> [Assignment]: Find and copy each line of the data that includes "sarà".

== Data section

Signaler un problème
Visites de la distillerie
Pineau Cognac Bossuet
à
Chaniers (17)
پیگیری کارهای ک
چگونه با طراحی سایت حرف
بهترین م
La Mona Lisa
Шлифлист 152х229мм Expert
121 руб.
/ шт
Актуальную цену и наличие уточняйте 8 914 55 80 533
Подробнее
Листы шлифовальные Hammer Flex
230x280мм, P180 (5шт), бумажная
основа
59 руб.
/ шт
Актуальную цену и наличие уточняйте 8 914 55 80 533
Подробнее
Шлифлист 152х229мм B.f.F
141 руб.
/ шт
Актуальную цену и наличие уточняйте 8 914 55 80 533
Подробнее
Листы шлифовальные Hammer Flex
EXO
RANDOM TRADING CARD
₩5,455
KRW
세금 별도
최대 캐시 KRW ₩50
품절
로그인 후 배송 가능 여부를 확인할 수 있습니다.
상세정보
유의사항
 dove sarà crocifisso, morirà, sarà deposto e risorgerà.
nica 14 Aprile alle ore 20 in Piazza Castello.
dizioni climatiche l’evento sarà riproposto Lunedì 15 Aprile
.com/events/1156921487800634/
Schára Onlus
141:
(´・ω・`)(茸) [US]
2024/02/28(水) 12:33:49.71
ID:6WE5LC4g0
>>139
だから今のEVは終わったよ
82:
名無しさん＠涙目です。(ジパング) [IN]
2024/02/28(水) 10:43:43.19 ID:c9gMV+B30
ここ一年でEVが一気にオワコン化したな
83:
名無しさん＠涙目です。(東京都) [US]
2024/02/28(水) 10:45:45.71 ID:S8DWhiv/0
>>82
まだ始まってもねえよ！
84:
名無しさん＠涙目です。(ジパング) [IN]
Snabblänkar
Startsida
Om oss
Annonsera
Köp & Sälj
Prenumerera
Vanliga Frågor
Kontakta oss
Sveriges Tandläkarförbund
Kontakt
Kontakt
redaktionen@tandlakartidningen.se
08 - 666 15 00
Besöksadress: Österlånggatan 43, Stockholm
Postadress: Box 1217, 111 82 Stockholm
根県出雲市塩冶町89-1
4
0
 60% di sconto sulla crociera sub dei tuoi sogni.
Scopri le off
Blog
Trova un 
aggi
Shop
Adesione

====

> [Expected output]:
 dove sarà crocifisso, morirà, sarà deposto e risorgerà.
dizioni climatiche l’evento sarà riproposto Lunedì 15 Aprile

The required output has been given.